In the modern world we are materialists and, as such, person-hood is the body. Moreover, identity is comprised of the groups to which we belong: Gay, straight, black, white, Asian, Democrat, or Republican. Opinions, as well as principles, are malleable. Even ethical systems serve more to identify the groups to which we belong rather than define an explicit code of conduct. Our reputations (and subsequently information collected about us) is, in this sense, almost ancillary to who we really are. It is a by-product, not the arbiter, of our identities.
There is much to be said for the modern perspective. It certainly has given us a more easy-going attitude towards minor indiscretions. But has it made us better people? I remember homilies about gossip. Perhaps these embodied an old-fashioned perspective, but it seemed that destroying another’s reputation was worse than theft; possibly even worse than murder. Such a notions certainly seems quaint now. Even politicians discovered breaking their vows are able to quickly rehabilitate their careers and I certainly can’t imagine anyone in our modern era going to death over the wording of an oath. Modernity perhaps offers a more tolerant perspective, but there is something that seems truer about Moore’s attitude.
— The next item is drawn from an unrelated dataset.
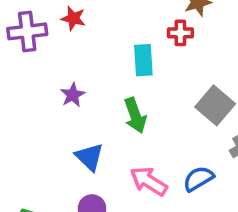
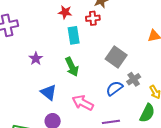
red star: (73, 18) -> (65, 12), moved
blue semicircle: (198, 179) -> (114, 88), moved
In the Thomist view a man is the sum of their actions. They are their word. They are their reputation. In a modern sense, we might say that a person is his own data. If contemporary individuals took the same perspective as Moore, they might be much less cavalier about their relationship to Facebook and Google mail. I shudder to think what would happen if we viewed modern social data the same way Moore viewed taking an oath. But there something aspirational in thinking that, in the future, individuals might take responsibility for their data the same way gentlemen in the past took ownership of his word and reputation.